== Directions for this task ==
From the entries, copy every line that carries the string "dokumenty".

Data excerpts:
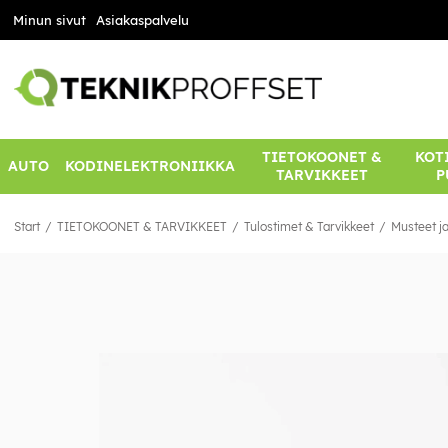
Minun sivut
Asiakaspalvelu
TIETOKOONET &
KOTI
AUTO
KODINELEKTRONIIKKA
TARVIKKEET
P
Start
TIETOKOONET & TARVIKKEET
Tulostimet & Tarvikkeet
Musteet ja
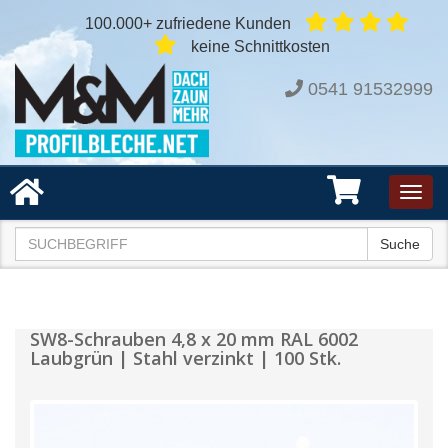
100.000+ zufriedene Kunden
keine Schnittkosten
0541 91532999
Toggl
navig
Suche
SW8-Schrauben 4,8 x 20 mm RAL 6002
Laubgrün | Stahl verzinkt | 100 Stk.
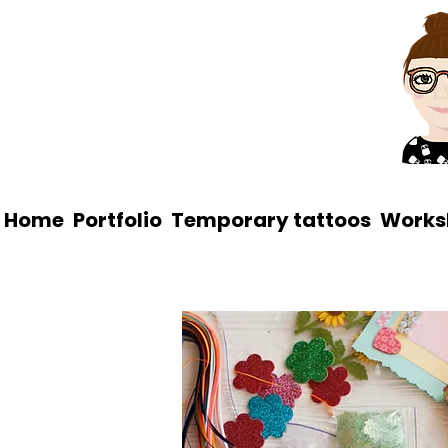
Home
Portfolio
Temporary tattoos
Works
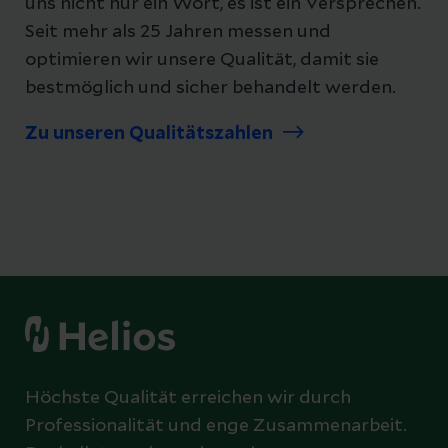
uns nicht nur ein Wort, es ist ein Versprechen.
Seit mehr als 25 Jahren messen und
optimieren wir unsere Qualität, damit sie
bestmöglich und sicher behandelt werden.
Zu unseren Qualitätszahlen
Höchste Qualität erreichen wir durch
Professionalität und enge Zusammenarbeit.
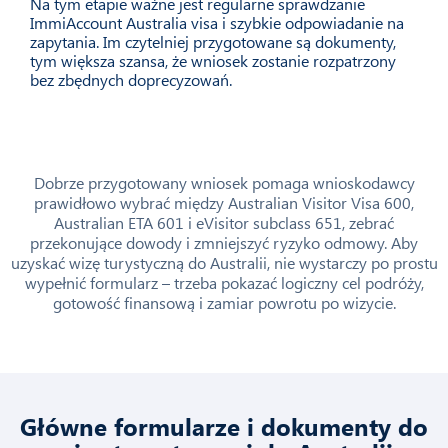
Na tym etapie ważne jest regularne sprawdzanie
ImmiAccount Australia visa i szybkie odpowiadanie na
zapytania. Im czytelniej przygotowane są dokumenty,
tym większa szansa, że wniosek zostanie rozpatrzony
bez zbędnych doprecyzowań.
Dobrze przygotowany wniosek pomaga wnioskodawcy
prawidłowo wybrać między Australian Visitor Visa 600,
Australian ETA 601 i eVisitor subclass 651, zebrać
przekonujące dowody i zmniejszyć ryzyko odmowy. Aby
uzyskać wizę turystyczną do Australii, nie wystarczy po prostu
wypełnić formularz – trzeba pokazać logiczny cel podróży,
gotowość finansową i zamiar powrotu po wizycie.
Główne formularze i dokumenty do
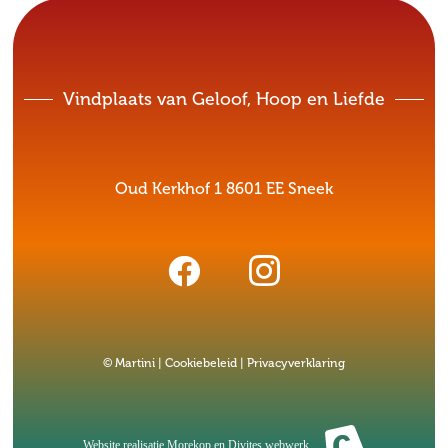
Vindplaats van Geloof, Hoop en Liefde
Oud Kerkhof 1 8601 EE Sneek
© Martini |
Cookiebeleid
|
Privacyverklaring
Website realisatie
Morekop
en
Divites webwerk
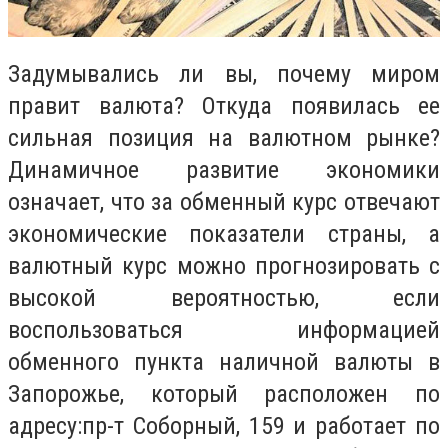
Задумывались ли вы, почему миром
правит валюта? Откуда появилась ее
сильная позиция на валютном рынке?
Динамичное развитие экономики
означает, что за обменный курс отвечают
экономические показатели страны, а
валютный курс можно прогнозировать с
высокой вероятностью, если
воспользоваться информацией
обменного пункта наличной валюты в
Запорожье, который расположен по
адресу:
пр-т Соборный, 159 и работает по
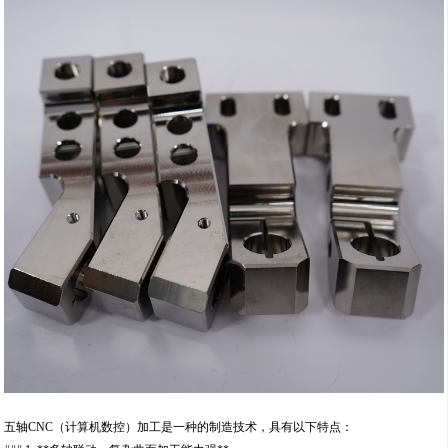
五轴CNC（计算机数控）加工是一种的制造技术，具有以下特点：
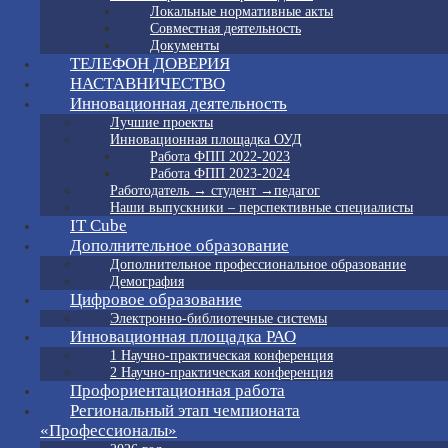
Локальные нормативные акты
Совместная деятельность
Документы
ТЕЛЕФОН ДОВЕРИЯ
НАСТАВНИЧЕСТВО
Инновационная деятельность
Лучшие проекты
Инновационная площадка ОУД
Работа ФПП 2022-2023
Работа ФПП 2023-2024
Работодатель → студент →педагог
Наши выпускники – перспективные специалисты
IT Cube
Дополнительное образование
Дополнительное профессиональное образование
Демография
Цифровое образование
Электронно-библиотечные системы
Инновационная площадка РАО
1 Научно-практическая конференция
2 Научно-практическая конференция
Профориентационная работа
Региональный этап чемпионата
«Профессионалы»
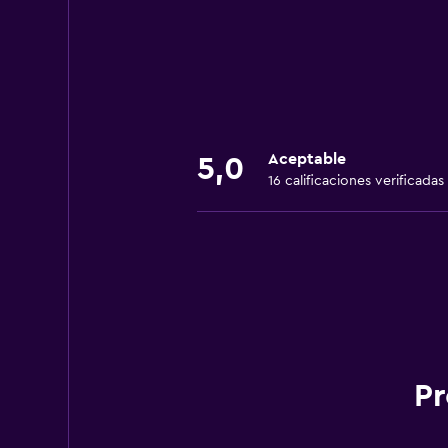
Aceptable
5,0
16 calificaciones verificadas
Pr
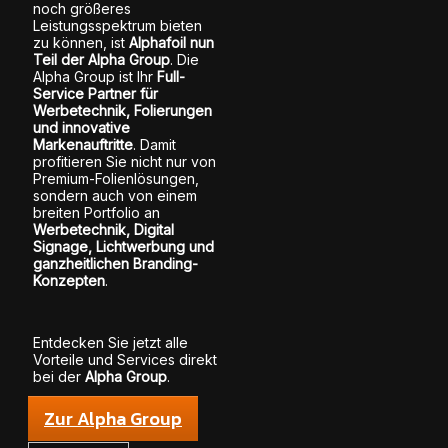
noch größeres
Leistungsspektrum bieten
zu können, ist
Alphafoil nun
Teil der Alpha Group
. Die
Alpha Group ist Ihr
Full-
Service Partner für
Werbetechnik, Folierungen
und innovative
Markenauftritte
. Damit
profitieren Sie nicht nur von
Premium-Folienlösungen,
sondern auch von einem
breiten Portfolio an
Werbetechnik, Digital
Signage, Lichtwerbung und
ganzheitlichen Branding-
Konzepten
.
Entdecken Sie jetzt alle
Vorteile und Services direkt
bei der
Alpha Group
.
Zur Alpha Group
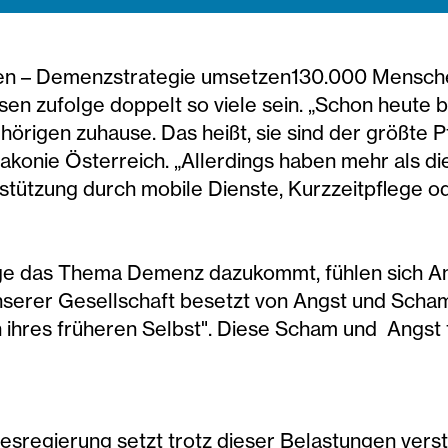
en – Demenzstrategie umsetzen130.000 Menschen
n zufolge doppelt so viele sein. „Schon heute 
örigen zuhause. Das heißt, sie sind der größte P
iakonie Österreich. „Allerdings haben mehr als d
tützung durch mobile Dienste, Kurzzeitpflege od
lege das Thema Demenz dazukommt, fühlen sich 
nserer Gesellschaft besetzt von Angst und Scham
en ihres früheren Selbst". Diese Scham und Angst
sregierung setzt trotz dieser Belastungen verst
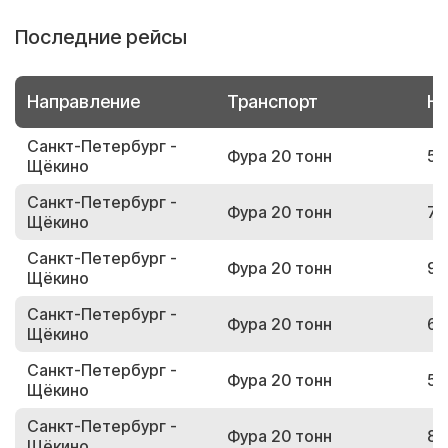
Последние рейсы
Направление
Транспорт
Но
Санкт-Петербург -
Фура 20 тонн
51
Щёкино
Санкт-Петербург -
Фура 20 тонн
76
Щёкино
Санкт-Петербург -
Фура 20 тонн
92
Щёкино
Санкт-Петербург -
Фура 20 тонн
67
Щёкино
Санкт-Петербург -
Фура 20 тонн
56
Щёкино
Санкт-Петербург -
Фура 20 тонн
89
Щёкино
...
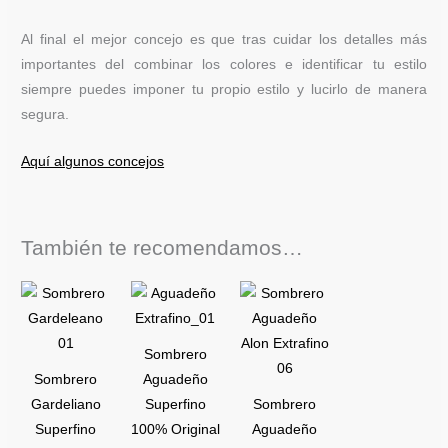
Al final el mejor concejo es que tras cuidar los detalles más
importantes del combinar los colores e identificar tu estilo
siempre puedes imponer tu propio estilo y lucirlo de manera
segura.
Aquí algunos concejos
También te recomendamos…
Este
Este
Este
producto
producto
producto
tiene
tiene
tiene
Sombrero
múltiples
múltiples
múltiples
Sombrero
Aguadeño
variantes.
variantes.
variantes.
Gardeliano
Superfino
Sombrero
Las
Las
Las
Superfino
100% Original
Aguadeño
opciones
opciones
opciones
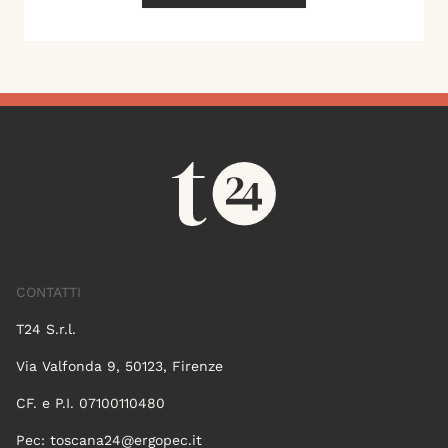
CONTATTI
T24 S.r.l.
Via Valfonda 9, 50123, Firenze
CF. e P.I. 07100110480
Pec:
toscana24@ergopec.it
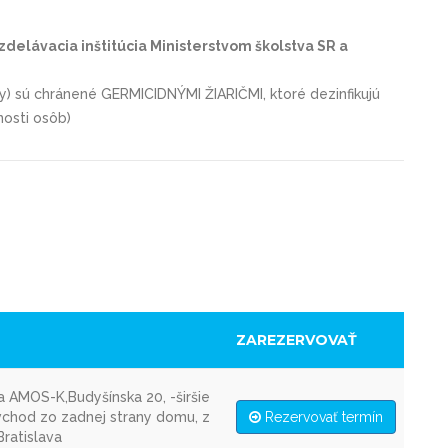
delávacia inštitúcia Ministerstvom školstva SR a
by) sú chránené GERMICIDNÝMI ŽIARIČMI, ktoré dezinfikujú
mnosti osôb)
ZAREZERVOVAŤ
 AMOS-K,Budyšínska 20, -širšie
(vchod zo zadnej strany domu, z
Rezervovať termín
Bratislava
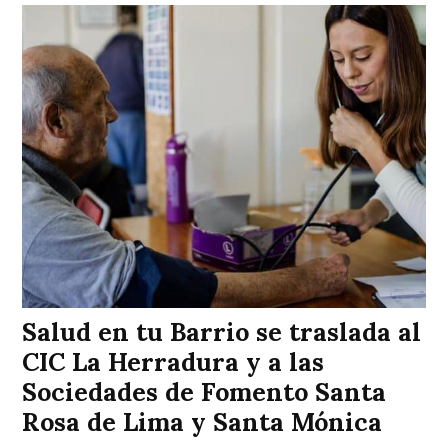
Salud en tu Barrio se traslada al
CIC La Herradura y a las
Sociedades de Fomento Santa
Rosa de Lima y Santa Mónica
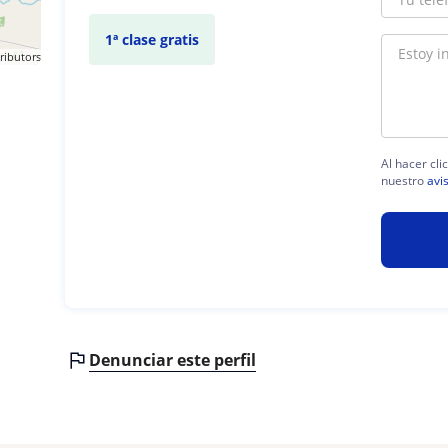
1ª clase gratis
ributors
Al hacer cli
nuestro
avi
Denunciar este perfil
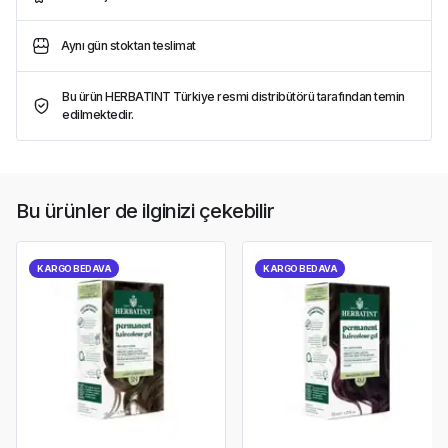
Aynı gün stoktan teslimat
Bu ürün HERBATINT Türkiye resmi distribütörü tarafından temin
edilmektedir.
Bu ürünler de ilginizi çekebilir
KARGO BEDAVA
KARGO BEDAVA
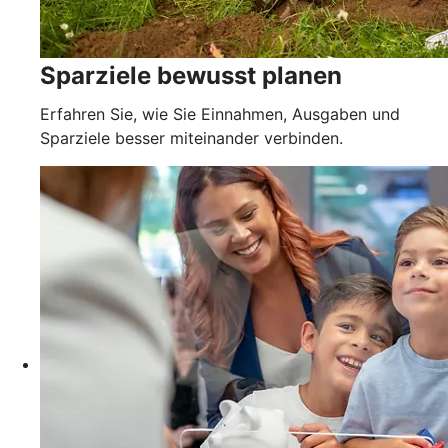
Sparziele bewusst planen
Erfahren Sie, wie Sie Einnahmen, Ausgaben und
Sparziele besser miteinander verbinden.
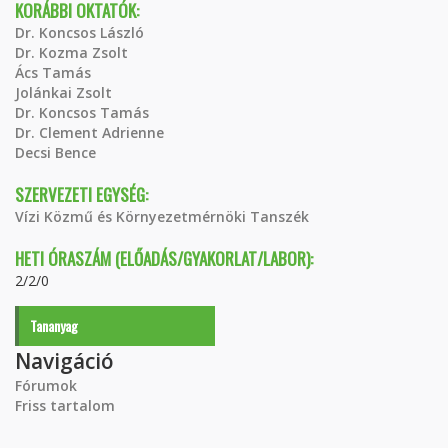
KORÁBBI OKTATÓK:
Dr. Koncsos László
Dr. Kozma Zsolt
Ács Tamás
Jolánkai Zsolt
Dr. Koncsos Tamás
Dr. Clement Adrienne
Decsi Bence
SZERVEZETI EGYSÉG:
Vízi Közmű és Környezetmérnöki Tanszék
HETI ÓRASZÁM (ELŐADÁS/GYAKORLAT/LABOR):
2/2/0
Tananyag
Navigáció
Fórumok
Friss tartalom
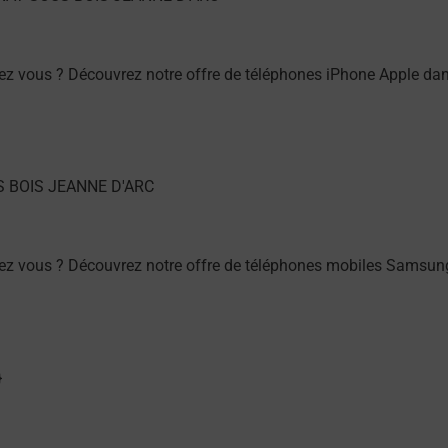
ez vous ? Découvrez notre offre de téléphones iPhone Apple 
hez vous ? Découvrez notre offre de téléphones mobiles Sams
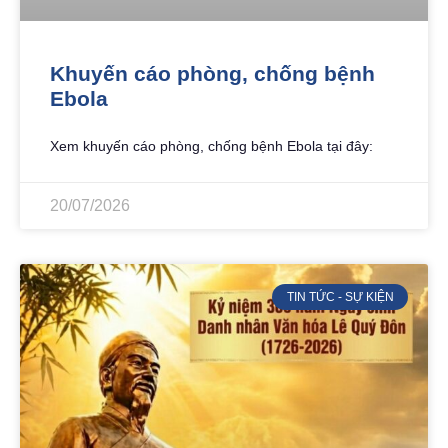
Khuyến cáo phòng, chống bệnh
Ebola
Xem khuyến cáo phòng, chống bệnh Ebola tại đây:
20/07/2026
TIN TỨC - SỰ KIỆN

== Output for this task ==
zapytania. Im czytelniej przygotowane są dokumenty,
Główne formularze i dokumenty do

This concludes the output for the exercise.